The biggest stumbling block I encountered was the data compression. It turns out that the JavaScript literal string notation for the null character (\0) must be avoided when encoding arbitrary data. If this notation is followed by a number, the result is parsed as one octal character. E.g. '\012' means the linefeed character (%0A), not the null character (%00) followed by '1' and '2'. A somewhat nasty ambiguity to identify when buried within a 12MB data stream.

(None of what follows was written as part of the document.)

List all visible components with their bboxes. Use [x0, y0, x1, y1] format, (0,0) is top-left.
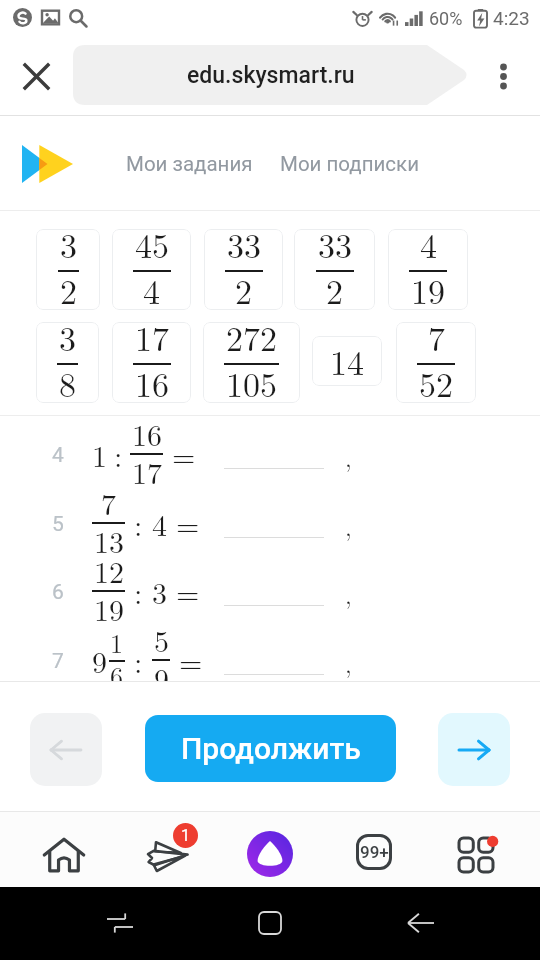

Flying back west proved interesting. The US border agent (stationed within the Ottawa airport) tried cross-referencing my H1-B visa with his database. A sensible check, since otherwise you could just Photoshop your visas. Sadly, my visa wasn't listed in his five databases. At this point I was detained and brought into a back office for further processing. The stamps in my passport certainly looked genuine, and my employer looked vaguely reputable. So as a last resort, the agent pulled up a list of all H1-B visas granted, in chronological order, and started scanning through the list for "FRASER". Page after page, each screen-full containing ten names. Next. Next. Next. After an hour of this stunningly boring chore, he finally found my entry. With a quick stamp, he approved my re-entry to the US -- ten minutes after my plane had departed.

In fairness, I can understand the problem. I mean, their database has literally THOUSANDS of entries. That quantity of data would overwhelm any imaginable computer system. Clearly the only scalable approach is a visual search. However, they really ought to look into using pigeons.